More than half of the uptick in user fees would come from increases in existing fee-based programs, and in statutorily-mandated payments by tobacco companies. But the FDA needs lawmakers to sign off on $220 million in fees on food facilities and $38 million for fees on generic drug applications.
The food fees are a critical component of the FDA’s food safety initiative -- a combination of increased inspections and improved data collection and food tracking technology -- which the agency lists in budget documents as its top priority.But it’s not clear that the food industry or key members of Congress are on board with the fees.
A House-passed version of food safety legislation includes the charges, but a version passed in November by the Senate Health, Education, Labor and Pensions Committee does not.
Both the chairman of the Senate panel, Iowa Democrat Tom Harkin, and ranking member Mike Enzi of Wyoming, spoke against imposing user fees. “If this is something for public protection, it’s something we should all pay for,” Harkin said at the time.
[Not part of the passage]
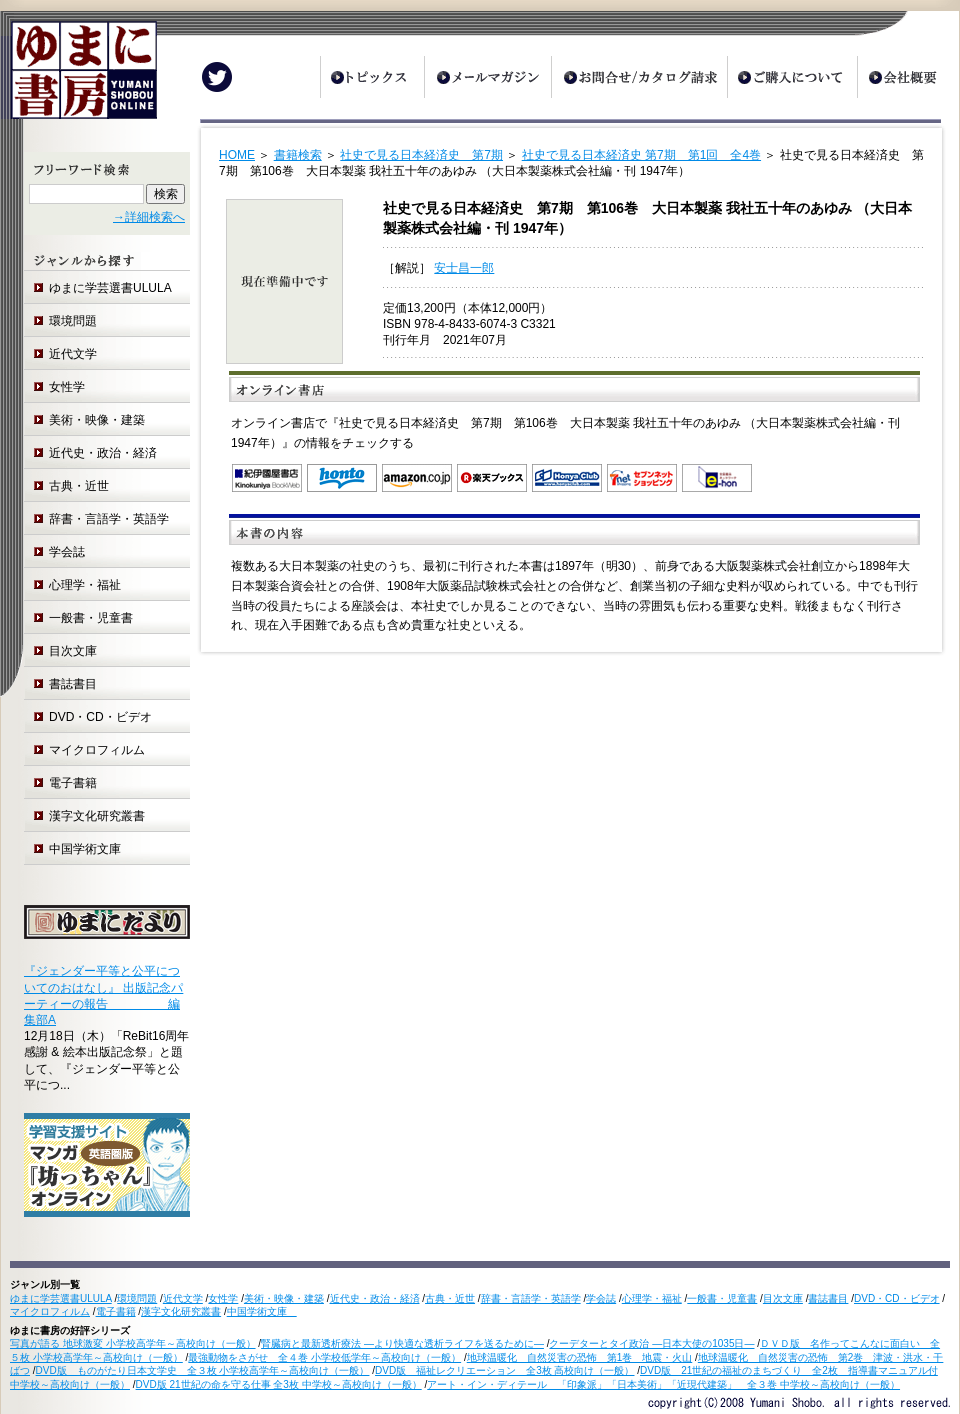 The image size is (960, 1414). I want to click on マイクロフィルム, so click(97, 750).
A key industry lobbyist, Scott Faber of the Grocery Manufacturers Assn., said that his organization wasn’t necessarily opposed to fees but wanted the money spent on improving food safety science as opposed to facility inspections.There’s bipartisan support for a reform of the nation’s food safety laws, the admittedly big issue of funding notwithstanding. But a full Senate vote on its version of the food bill has so far been hostage to healthcare overhaul negotiations.
Though it doesn’t have the huge line item of ongoing food, drug and tobacco programs, a $25-million allocation for “advancing regulatory science for public health” is listed among the agency’s top four priorities in its budget document. That’s because, according to the FDA, regulatory science has not kept up with advances in the rest of science:
"During the past two decades, extraordinary investments have led to revolutionary advances in the biomedical sciences. However, FDA’s scientific expertise and infrastructure have not kept pace with these advances. Today, FDA is relying on 20th century regulatory science to evaluate 21st medical products,” the budget document states.The goal is to keep up with development in genomics, nanotechnology, wireless medical devices and other cutting-edge science so that the agency can prudently regulate the products developed from it.